*** Dataset content ***

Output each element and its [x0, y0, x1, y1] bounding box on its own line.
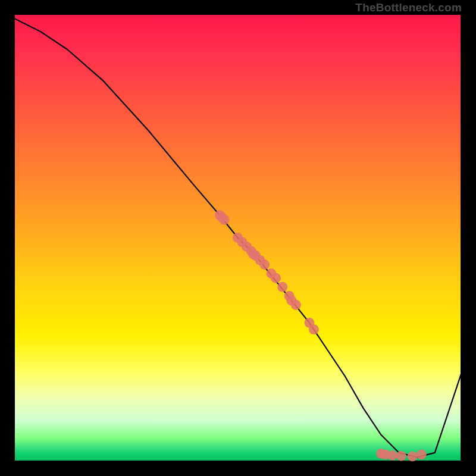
data-point	[396, 451, 406, 461]
data-point	[416, 449, 427, 459]
data-point	[408, 451, 418, 461]
data-point	[259, 259, 270, 270]
data-point	[277, 282, 287, 292]
chart-container: TheBottleneck.com	[0, 0, 476, 476]
data-point	[387, 450, 397, 461]
data-point	[217, 212, 227, 223]
chart-overlay	[14, 14, 462, 462]
frame-left	[0, 0, 14, 476]
data-point-group	[215, 210, 427, 461]
data-point	[309, 324, 319, 334]
frame-bottom	[0, 462, 476, 476]
data-point	[271, 273, 281, 283]
frame-right	[462, 0, 476, 476]
watermark-label: TheBottleneck.com	[355, 1, 462, 14]
data-point	[291, 300, 301, 310]
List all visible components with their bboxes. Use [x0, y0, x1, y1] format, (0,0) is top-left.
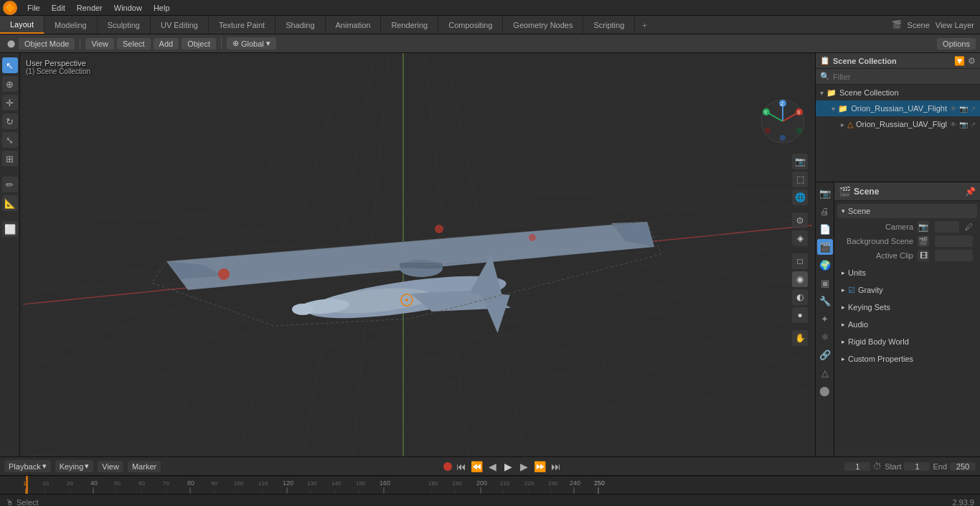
camera-view-button[interactable]: 📷: [792, 154, 808, 169]
tab-sculpting[interactable]: Sculpting: [98, 16, 151, 34]
add-cube-button[interactable]: ⬜: [2, 221, 18, 237]
outliner-filter-icon[interactable]: 🔽: [954, 56, 965, 66]
outliner-item-scene[interactable]: ▾ 📁 Scene Collection: [816, 85, 980, 100]
timeline-ruler[interactable]: 40 80 120 160 200 240 250 10 20: [0, 475, 980, 494]
world-props-button[interactable]: 🌍: [817, 257, 833, 273]
tab-geometry-nodes[interactable]: Geometry Nodes: [503, 16, 583, 34]
constraints-props-button[interactable]: 🔗: [817, 347, 833, 362]
mesh-select-icon[interactable]: ↗: [970, 121, 976, 128]
tab-scripting[interactable]: Scripting: [583, 16, 635, 34]
active-clip-value[interactable]: [935, 250, 973, 261]
menu-render[interactable]: Render: [71, 2, 108, 14]
object-props-button[interactable]: ▣: [817, 275, 833, 291]
output-props-button[interactable]: 🖨: [817, 203, 833, 219]
custom-props-header[interactable]: ▸ Custom Properties: [837, 352, 977, 366]
scene-pin-icon[interactable]: 📌: [965, 187, 976, 197]
viewport[interactable]: User Perspective (1) Scene Collection Z …: [20, 53, 815, 456]
scene-name-label[interactable]: Scene: [908, 21, 930, 29]
render-icon[interactable]: 📷: [959, 105, 968, 113]
units-section-header[interactable]: ▸ Units: [837, 266, 977, 280]
current-frame-input[interactable]: 1: [844, 462, 870, 471]
tab-shading[interactable]: Shading: [275, 16, 325, 34]
physics-props-button[interactable]: ⚛: [817, 329, 833, 345]
add-workspace-button[interactable]: +: [635, 18, 654, 32]
add-menu[interactable]: Add: [154, 38, 179, 50]
scene-props-button[interactable]: 🎬: [817, 239, 833, 255]
object-mode-selector[interactable]: Object Mode: [19, 38, 75, 50]
move-tool-button[interactable]: ✛: [2, 95, 18, 111]
tab-compositing[interactable]: Compositing: [438, 16, 503, 34]
outliner-search-input[interactable]: [833, 72, 976, 81]
prev-frame-button[interactable]: ◀: [486, 461, 499, 472]
measure-tool-button[interactable]: 📐: [2, 195, 18, 211]
perspective-ortho-toggle[interactable]: ⬚: [792, 172, 808, 187]
local-global-toggle[interactable]: 🌐: [792, 189, 808, 205]
end-frame-input[interactable]: 250: [950, 462, 976, 471]
mesh-visibility-icon[interactable]: 👁: [950, 121, 957, 128]
pan-view-button[interactable]: ✋: [792, 330, 808, 346]
prev-keyframe-button[interactable]: ⏪: [471, 461, 484, 472]
overlay-toggle[interactable]: ⊙: [792, 212, 808, 228]
visibility-icon[interactable]: 👁: [950, 105, 957, 113]
menu-help[interactable]: Help: [148, 2, 176, 14]
start-frame-input[interactable]: 1: [904, 462, 930, 471]
tab-modeling[interactable]: Modeling: [44, 16, 98, 34]
next-keyframe-button[interactable]: ⏩: [534, 461, 547, 472]
cursor-tool-button[interactable]: ⊕: [2, 76, 18, 92]
viewport-shading-solid[interactable]: ◉: [792, 271, 808, 287]
rotate-tool-button[interactable]: ↻: [2, 113, 18, 129]
outliner-item-uav-mesh[interactable]: ▸ △ Orion_Russian_UAV_Fligl 👁 📷 ↗: [816, 116, 980, 132]
marker-menu[interactable]: Marker: [128, 461, 161, 472]
tab-animation[interactable]: Animation: [326, 16, 382, 34]
record-button[interactable]: [443, 462, 452, 471]
view-menu-timeline[interactable]: View: [98, 461, 123, 472]
render-props-button[interactable]: 📷: [817, 185, 833, 201]
outliner-item-uav-flight[interactable]: ▾ 📁 Orion_Russian_UAV_Flight 👁 📷 ↗: [816, 100, 980, 116]
transform-global-selector[interactable]: ⊕ Global ▾: [227, 37, 276, 50]
viewport-shading-render[interactable]: ●: [792, 307, 808, 323]
scene-section-header[interactable]: ▾ Scene: [837, 204, 977, 218]
camera-eyedropper[interactable]: 🖊: [965, 222, 973, 231]
particles-props-button[interactable]: ✦: [817, 311, 833, 327]
jump-end-button[interactable]: ⏭: [550, 461, 562, 472]
annotate-tool-button[interactable]: ✏: [2, 177, 18, 192]
view-menu[interactable]: View: [85, 38, 114, 50]
gravity-section-header[interactable]: ▸ Gravity: [837, 283, 977, 297]
rigid-body-header[interactable]: ▸ Rigid Body World: [837, 334, 977, 349]
tab-texture-paint[interactable]: Texture Paint: [209, 16, 275, 34]
view-layer-label[interactable]: View Layer: [936, 21, 974, 29]
bg-scene-value[interactable]: [935, 235, 973, 247]
select-menu[interactable]: Select: [117, 38, 151, 50]
menu-window[interactable]: Window: [108, 2, 148, 14]
viewport-gizmo[interactable]: Z X Y: [758, 96, 808, 146]
scale-tool-button[interactable]: ⤡: [2, 132, 18, 148]
transform-tool-button[interactable]: ⊞: [2, 151, 18, 167]
mesh-render-icon[interactable]: 📷: [959, 121, 968, 128]
material-props-button[interactable]: ⬤: [817, 383, 833, 398]
gravity-checkbox[interactable]: [848, 286, 855, 295]
outliner-settings-icon[interactable]: ⚙: [968, 56, 976, 66]
jump-start-button[interactable]: ⏮: [455, 461, 468, 472]
next-frame-button[interactable]: ▶: [518, 461, 531, 472]
menu-file[interactable]: File: [22, 2, 46, 14]
object-menu[interactable]: Object: [182, 38, 216, 50]
viewport-shading-material[interactable]: ◐: [792, 289, 808, 305]
keying-sets-header[interactable]: ▸ Keying Sets: [837, 300, 977, 314]
audio-section-header[interactable]: ▸ Audio: [837, 317, 977, 332]
modifier-props-button[interactable]: 🔧: [817, 293, 833, 309]
data-props-button[interactable]: △: [817, 365, 833, 380]
camera-value[interactable]: [935, 221, 959, 233]
xray-toggle[interactable]: ◈: [792, 230, 808, 246]
select-icon-outliner[interactable]: ↗: [970, 105, 976, 113]
options-button[interactable]: Options: [937, 38, 976, 50]
view-layer-props-button[interactable]: 📄: [817, 221, 833, 237]
menu-edit[interactable]: Edit: [46, 2, 71, 14]
play-button[interactable]: ▶: [502, 461, 515, 472]
tab-layout[interactable]: Layout: [0, 16, 44, 34]
tab-uv-editing[interactable]: UV Editing: [151, 16, 209, 34]
viewport-shading-wire[interactable]: □: [792, 253, 808, 269]
playback-menu[interactable]: Playback ▾: [4, 460, 51, 472]
tab-rendering[interactable]: Rendering: [381, 16, 438, 34]
select-tool-button[interactable]: ↖: [2, 57, 18, 73]
keying-menu[interactable]: Keying ▾: [55, 460, 94, 472]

*** End of Dataset content ***

Aim of the task
Could you filter the entries above for lines holding the string "outliner" and copy them?

Answer space
outliner-filter-icon[interactable]: 🔽: [954, 56, 965, 66]
outliner-item-scene[interactable]: ▾ 📁 Scene Collection: [816, 85, 980, 100]
outliner-search-input[interactable]: [833, 72, 976, 81]
outliner-item-uav-mesh[interactable]: ▸ △ Orion_Russian_UAV_Fligl 👁 📷 ↗: [816, 116, 980, 132]
outliner-item-uav-flight[interactable]: ▾ 📁 Orion_Russian_UAV_Flight 👁 📷 ↗: [816, 100, 980, 116]
outliner-settings-icon[interactable]: ⚙: [968, 56, 976, 66]
select-icon-outliner[interactable]: ↗: [970, 105, 976, 113]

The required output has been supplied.